Material provided:
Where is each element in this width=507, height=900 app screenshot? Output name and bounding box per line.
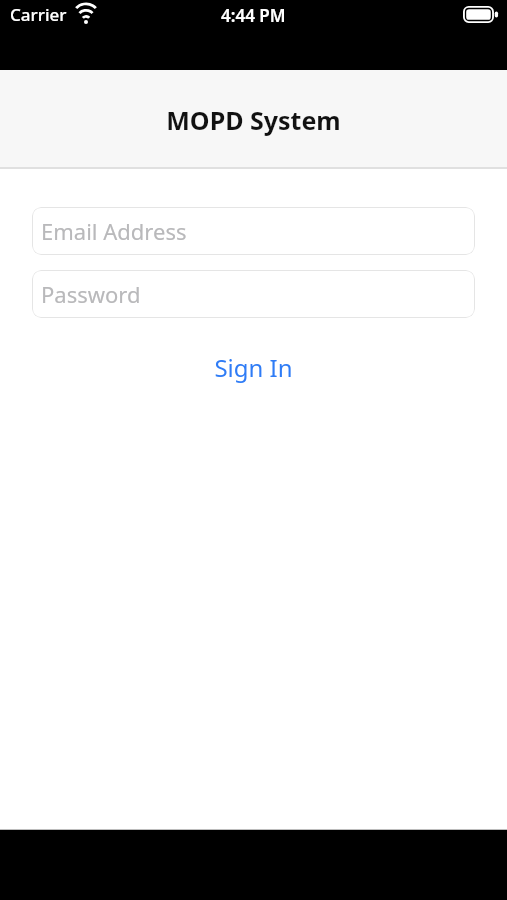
staticText: 4:44 PM	[221, 4, 286, 27]
other: Wi-Fi signal	[74, 6, 98, 24]
button[interactable]: Password	[32, 270, 475, 318]
other: Battery full	[463, 6, 499, 23]
button[interactable]: Sign In	[0, 351, 507, 384]
staticText: MOPD System	[166, 103, 341, 137]
button[interactable]: Email Address	[32, 207, 475, 255]
staticText: Email Address	[41, 216, 187, 246]
staticText: Carrier	[10, 3, 67, 26]
staticText: Password	[41, 279, 141, 309]
staticText: Sign In	[214, 351, 293, 384]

Brief: Please transcribe each entry exactly and exclude any image it contains.

Answer area:
Where is each element in this width=507, height=900 app screenshot? Output name and bounding box per line.
staticText: 4:44 PM	[221, 4, 286, 27]
other: Wi-Fi signal	[74, 6, 98, 24]
button[interactable]: Password	[32, 270, 475, 318]
other: Battery full	[463, 6, 499, 23]
button[interactable]: Sign In	[0, 351, 507, 384]
staticText: MOPD System	[166, 103, 341, 137]
button[interactable]: Email Address	[32, 207, 475, 255]
staticText: Email Address	[41, 216, 187, 246]
staticText: Carrier	[10, 3, 67, 26]
staticText: Password	[41, 279, 141, 309]
staticText: Sign In	[214, 351, 293, 384]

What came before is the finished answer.